Kati Verstrepen is sinds november van vorig de nieuwe voorzitter van de Liga voor Mensenrechten. De stemlozen een stem geven, dat is haar drijfveer. ‘De mensenrechten staan onder druk, niet alleen in landen waar je dat verwacht, maar ook in Europa en België.’

Advocate Kati Verstrepen herinnert zich haar eerste ‘pleidooi’ nog, in de zandbak van haar kleuterschool. ‘Zuster Marie-Claire had een ander kindje onterecht gestraft. Ik vond dat bijzonder onrechtvaardig en ben bij haar verhaal gaan halen, waarop ze de straf heeft ingetrokken.’ Ze lacht, wat ze nog vaker zal doen tijdens dit gesprek in het art-nouveaupand waarin ze kantoor houdt. ‘Tegenspraak heeft er bij mij altijd ingezeten.’ De keuze voor de opleiding rechten, en daarna een carrière als advocate gespecialiseerd in vreemdelingenrecht, was snel gemaakt. Al bijna dertig jaar dompelt Verstrepen zich dagelijks onder in de diepste menselijke miserie, die komt aanwaaien vanuit de vier windstreken. ‘Al dertig jaar hou ik elke dag van twee tot vier consultatie. Van over de hele wereld komen mensen van alle gezindten en leeftijden hun miserie op mijn bureau uitstorten: ‘Hier, los het op.’ In die kruiwagens vol ellende zit één rode draad. Mensen willen een rustig leven. Ze willen werk, liefst zinvol, een fatsoenlijk huis, degelijk eten en genoeg geld om hun kinderen naar school te sturen en de dokter te kunnen betalen.

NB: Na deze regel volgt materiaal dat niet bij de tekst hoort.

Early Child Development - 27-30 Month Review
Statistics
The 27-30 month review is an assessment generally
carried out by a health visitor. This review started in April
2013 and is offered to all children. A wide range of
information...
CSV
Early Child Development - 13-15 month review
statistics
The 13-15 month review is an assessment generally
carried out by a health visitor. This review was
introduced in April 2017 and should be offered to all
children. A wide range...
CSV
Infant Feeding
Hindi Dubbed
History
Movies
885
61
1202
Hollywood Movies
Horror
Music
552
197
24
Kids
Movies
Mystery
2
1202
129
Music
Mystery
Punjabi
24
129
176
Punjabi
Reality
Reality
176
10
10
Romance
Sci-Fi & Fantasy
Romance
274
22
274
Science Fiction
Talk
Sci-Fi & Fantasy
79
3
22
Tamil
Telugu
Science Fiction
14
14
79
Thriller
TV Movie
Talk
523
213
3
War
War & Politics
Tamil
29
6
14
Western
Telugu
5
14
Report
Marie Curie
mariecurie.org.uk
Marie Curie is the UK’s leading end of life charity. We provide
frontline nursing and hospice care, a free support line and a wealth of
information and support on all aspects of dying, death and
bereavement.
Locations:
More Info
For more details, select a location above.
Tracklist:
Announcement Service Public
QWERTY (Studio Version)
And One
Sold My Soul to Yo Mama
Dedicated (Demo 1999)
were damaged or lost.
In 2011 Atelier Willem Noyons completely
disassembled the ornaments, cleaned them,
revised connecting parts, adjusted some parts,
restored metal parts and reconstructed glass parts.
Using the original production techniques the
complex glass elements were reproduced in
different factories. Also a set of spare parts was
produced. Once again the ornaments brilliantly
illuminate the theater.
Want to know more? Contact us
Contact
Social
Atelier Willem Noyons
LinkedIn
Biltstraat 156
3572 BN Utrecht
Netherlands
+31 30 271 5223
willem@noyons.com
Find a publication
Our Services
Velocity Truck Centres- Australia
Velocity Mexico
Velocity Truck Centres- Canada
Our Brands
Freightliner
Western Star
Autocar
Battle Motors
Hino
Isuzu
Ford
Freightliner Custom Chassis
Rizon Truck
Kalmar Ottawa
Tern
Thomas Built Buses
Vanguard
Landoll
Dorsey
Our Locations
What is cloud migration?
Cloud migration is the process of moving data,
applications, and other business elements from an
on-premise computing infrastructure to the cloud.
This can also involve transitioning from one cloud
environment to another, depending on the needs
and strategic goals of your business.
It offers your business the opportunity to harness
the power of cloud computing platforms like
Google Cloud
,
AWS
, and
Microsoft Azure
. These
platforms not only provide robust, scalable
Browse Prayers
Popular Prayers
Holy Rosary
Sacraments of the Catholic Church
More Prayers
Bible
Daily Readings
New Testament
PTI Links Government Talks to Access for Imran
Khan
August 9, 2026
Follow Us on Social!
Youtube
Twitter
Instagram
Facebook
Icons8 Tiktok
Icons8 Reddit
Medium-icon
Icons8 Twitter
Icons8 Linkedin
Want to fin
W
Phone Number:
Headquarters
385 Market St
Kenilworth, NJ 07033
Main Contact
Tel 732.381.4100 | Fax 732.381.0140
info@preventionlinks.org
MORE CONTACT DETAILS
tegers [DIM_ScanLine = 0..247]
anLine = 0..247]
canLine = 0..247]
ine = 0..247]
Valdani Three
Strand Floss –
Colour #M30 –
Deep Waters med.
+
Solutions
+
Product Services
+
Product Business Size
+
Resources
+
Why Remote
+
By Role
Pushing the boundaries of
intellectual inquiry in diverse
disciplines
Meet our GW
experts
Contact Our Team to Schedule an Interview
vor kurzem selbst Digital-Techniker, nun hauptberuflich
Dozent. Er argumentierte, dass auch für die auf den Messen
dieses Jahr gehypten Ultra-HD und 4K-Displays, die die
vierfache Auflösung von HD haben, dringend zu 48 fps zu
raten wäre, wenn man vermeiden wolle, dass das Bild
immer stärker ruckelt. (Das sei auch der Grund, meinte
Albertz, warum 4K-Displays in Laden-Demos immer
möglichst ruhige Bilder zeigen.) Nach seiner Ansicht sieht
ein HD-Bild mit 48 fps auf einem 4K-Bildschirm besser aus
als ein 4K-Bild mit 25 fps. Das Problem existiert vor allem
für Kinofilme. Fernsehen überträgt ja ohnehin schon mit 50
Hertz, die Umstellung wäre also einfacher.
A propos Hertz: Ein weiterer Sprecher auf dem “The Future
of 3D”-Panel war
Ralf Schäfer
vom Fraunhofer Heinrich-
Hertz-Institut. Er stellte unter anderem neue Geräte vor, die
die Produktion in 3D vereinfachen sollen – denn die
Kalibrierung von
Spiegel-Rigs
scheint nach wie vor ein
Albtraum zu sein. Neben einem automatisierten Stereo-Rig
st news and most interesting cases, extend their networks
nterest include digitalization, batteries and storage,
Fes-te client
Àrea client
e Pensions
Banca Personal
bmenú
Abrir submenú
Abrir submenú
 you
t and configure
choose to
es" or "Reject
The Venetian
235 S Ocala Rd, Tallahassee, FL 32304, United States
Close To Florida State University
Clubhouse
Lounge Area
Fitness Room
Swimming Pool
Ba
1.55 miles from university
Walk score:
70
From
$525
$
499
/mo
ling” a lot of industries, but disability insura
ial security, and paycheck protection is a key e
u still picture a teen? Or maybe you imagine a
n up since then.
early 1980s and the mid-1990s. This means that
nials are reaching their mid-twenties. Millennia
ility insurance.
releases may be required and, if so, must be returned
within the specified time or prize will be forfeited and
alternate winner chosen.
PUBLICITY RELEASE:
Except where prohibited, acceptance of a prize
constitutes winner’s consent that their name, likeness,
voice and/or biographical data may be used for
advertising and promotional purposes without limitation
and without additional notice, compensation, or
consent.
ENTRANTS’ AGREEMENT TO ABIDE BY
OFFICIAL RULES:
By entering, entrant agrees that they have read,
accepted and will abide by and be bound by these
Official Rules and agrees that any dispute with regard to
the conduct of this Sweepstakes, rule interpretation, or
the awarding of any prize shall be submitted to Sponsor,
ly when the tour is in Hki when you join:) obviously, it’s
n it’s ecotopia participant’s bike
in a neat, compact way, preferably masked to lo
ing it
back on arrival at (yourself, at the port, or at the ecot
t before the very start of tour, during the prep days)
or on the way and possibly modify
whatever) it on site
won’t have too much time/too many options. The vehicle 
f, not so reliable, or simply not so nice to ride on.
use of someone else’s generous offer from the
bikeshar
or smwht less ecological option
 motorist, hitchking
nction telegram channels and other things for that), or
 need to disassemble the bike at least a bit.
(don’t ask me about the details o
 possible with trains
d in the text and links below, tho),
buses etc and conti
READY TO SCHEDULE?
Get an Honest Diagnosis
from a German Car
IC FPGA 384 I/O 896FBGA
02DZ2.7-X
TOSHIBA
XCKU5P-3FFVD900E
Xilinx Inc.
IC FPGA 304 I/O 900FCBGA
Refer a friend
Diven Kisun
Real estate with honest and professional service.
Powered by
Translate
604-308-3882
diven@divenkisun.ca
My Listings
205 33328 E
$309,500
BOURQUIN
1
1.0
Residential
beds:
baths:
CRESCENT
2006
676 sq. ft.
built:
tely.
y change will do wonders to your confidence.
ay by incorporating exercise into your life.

Dat is een eenvoudige vraag naar respect voor hun mensenrechten.’

Dat meester Verstrepen zou uitkomen bij de Liga voor Mensenrechten, eerst als lid van de raad van bestuur en sinds november van vorig jaar als nieuwe voorzitter, is geen toeval. ‘De stemlozen een stem geven, is altijd de drijfveer geweest van mij en dit kantoor. Die strijd is meer dan ooit belangrijk. De mensenrechten staan onder druk. Niet alleen in landen waar je dat verwacht, maar ook in Europa en België.’

Dat is een forse stelling.

Kati Verstrepen: Toch is het zo. 9/11 was een kentering. De strijd tegen terrorisme en de pogingen om de veiligheid te vergroten, hebben onze vrijheden voor een deel beknot. Uiteraard op het vlak van privacy, maar ook als het gaat over fundamentele rechten. Zo werd vorig jaar de aanhoudingstermijn en stoemelings verlengd van 24 uur naar 48 uur.

En stoemelings? Daar is toch hevig parlementair debat aan voorafgegaan?

Verstrepen: Daar wel, maar hebt u daar in het publieke debat iets over gehoord? Ik nauwelijks. Terwijl dat een vrij ingrijpende maatregel is. De primaire taak van de overheid is de bescherming van haar burgers. Bij het recht op veiligheid vallen alle andere rechten in het niet. Maar er wordt te weinig nagedacht over de proportionaliteit van de veiligheidsmaatregelen. Je moet je altijd twee dingen afvragen: wat winnen we hierbij en vooral: wat geven we af? Die verhouding klopt niet altijd meer. Wat we winnen is vaak niet meer dan een vals gevoelen van veiligheid.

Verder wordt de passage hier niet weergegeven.